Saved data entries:
□ □ □ □ □

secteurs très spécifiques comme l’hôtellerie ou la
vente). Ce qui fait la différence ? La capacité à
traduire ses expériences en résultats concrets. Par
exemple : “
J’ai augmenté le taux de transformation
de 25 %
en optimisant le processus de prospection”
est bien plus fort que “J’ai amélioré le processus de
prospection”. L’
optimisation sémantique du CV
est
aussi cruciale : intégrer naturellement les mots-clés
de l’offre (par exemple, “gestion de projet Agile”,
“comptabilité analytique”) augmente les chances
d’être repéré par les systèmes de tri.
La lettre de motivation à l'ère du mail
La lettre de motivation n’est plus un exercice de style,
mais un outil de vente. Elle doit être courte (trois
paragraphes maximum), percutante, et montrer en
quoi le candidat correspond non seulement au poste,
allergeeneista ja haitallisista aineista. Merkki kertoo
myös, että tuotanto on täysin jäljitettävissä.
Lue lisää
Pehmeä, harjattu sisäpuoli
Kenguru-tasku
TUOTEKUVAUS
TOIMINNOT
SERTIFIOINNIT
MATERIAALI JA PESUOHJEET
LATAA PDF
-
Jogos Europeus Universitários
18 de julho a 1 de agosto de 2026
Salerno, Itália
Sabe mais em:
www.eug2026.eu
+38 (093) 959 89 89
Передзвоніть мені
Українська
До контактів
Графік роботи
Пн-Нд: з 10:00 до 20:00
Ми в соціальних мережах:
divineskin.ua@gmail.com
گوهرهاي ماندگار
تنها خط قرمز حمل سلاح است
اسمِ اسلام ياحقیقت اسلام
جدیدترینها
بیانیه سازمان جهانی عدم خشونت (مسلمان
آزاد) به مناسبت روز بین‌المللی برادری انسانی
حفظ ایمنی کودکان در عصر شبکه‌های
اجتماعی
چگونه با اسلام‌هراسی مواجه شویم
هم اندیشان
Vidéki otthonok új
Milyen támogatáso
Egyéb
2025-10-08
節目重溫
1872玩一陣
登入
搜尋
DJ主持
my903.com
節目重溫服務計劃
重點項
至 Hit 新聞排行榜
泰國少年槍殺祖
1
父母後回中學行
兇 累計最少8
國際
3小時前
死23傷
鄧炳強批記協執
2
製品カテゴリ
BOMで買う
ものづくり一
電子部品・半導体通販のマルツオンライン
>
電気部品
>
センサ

□ □ □ □ □

If a line of the records includes the string "اسلام", copy it out.

اسمِ اسلام ياحقیقت اسلام
چگونه با اسلام‌هراسی مواجه شویم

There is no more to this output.